Preston Sturges - 1940
KL Studio Classics

I will attest to the truth of that prize winning slogan, "If you can't sleep at night, it's not the coffee. It's the bunk". There has been more than one occasion when I've gotten up in the morning, sipped two mugs full of Italian Roast, only to nap for as much as an hour afterwards.

Sometimes I feel like we need Preston Sturges more than ever. What makes Christmas in July continually endearing and enduring is the sense of optimism. The film takes place in a world of second chances and well-intended foolishness. That Paramount studio version of New York City's Lower East Side is relatively multi-culti for a film of its time. This is still Depression era America, where Hitler and Mussolini are punchlines, one could do one-stop shopping in a department store for diamond rings and children's toys, and businessmen may not be generous financially, but may be so in spirit. Above all else, it's so nice to revisit a comedy that is actually funny.

At age 35, Dick Powell was a bit mature to be playing the "young man with ideas". He brings with him some of the earnestness, ready to please attitude from his Warner Brothers films. Powell's unruly hair in his first scenes provides a compliment to his boyish spirit and certainty that his pun based advertising slogans are his key to a brighter future. As the dedicated girlfriend, contract player Ellen Drew takes the first couple of pratfalls and gives an excuse to display one of her legs. Now as then, most of the laughs involve the supporting players, especially Raymond Walburn as the clueless tycoon, constantly exasperated by William Demarest, the belligerent company employee who holds a coffee company in limbo in the deciding vote in a contest determining the winning slogan.

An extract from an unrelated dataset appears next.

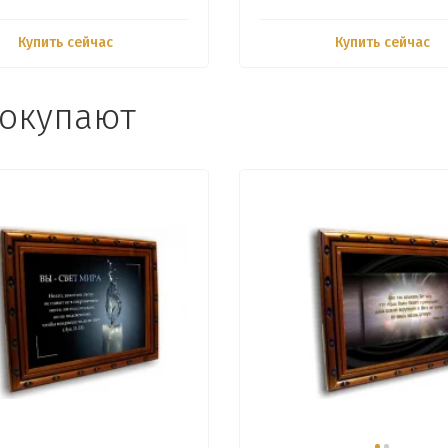
Купить сейчас
Купить сейчас
покупают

I don't think I can offer any insights into Christmas in July that haven't already been explored by others. But what is nice about the blu-ray is watching it with the English SDH subtitles. Sturges' films have been lauded for their wit, for Sturges' way with English as a spoken language. Sometimes remarks go by so fast that it's nice to verify what characters are saying. In addition to the puns, there is the use of homonyms, and some dated and not so dated vernacular expressions. I don't recall anyone still using the expression, "bread and butter", at the time I first saw Christmas in July on television one night in early Seventies. I am a bit more confident about a scene where a condescending salesman, alerted to Powell's newly acquired wealth, suddenly slides into slang, telling a coworker to "get a groove on". The other advantage to multiple viewing is to catch little gags, such as the window of a Jewish delicatessen named after the Sturges stock company actor who plays the character, Mr. Zimmerman.

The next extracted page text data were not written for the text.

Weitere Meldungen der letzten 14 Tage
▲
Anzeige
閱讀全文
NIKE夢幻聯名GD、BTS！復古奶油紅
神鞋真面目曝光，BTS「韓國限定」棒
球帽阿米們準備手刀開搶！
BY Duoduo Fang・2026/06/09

Same Deighan's commentary consists in part of quoting other film historians on Sturges and this film. Aside from mentioning that the story is a reworking of an unproduced play by Sturges, "A Cup of Coffee", and the proposed casting of a different actor in Powell's role, there is very little about the production. The short running time of 67 minutes means the film never wears out its welcome, but it is quite short for an "A" movie. Christmas in July opened at the Rivoli in New York City, one of the city's great picture palaces. (Cleopatra played there in 1963.) While it's more fashionable now to feel snarky about New York Times film critic Bosley Crowthers, his take on Christmas in July - "the perfect restorative, in fact, for battered humors and jangled nerves" remains true.